Aim of the exercise
Show, in full, each line of the data that contains "NVMe".

+++

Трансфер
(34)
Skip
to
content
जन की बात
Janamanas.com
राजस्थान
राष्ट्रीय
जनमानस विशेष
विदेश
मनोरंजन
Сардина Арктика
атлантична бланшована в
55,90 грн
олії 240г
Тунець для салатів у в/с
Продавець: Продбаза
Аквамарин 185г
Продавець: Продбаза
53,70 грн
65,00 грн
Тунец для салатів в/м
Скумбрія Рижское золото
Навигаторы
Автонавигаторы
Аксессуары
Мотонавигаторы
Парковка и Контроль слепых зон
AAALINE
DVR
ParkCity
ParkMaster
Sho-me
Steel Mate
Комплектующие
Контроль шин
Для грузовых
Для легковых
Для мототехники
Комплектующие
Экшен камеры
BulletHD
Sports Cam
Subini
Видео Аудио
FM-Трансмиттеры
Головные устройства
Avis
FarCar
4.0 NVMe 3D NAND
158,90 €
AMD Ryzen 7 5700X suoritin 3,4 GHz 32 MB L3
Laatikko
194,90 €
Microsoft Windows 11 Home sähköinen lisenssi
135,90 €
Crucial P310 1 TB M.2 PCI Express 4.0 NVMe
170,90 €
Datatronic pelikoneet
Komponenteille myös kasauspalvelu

+++

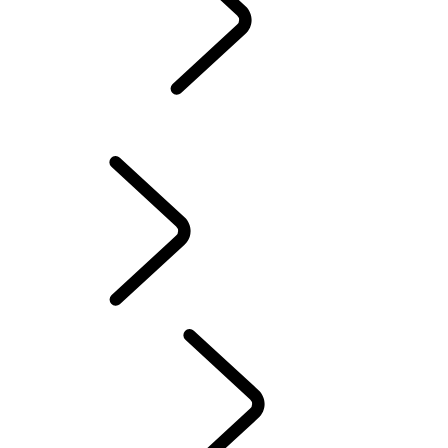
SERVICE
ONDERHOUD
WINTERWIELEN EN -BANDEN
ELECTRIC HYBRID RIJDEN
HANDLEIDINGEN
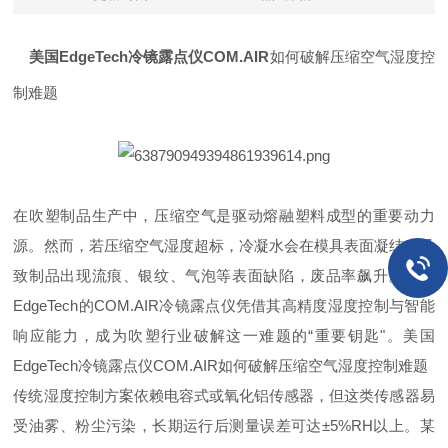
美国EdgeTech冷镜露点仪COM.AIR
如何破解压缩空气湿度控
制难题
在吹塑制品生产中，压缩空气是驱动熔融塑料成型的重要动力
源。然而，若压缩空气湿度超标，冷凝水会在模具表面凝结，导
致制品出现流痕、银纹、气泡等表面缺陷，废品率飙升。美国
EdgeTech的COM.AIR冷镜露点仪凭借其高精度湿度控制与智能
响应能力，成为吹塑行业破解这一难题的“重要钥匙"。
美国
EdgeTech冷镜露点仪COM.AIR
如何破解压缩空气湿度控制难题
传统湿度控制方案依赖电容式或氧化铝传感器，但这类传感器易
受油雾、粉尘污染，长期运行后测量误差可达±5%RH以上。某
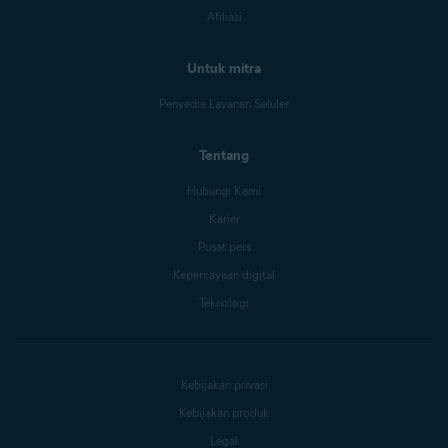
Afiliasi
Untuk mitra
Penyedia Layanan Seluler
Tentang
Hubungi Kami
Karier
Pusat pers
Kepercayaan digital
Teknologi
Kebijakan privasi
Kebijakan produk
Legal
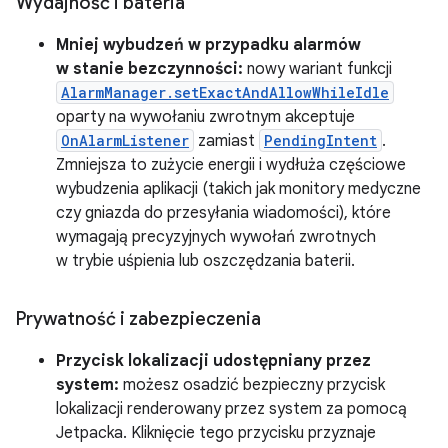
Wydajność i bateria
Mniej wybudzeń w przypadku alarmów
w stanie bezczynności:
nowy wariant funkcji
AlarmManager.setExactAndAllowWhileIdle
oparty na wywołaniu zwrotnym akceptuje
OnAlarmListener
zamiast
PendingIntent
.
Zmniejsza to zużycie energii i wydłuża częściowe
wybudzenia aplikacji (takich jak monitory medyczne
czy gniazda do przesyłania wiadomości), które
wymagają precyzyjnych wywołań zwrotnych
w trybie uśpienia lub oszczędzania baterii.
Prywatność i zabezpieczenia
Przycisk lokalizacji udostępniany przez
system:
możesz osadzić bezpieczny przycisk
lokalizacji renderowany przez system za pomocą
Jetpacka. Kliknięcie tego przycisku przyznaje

+++

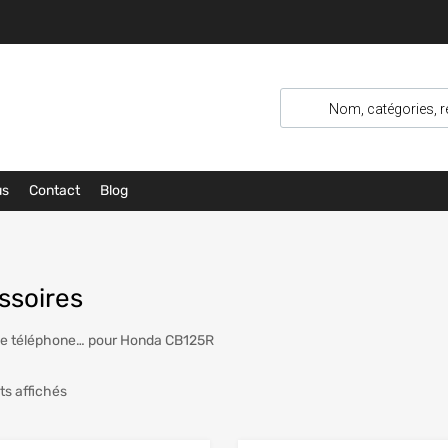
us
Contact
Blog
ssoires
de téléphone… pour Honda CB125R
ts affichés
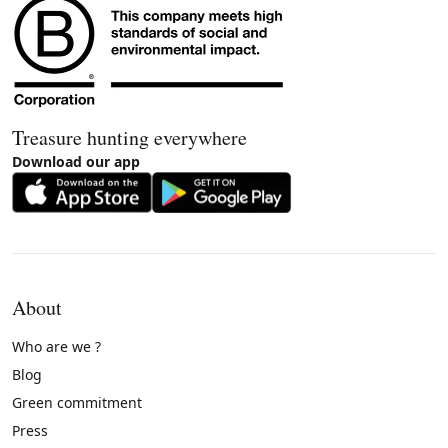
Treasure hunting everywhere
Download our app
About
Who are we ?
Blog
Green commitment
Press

+++

Answer to this problem
4.0 NVMe 3D NAND
Crucial P310 1 TB M.2 PCI Express 4.0 NVMe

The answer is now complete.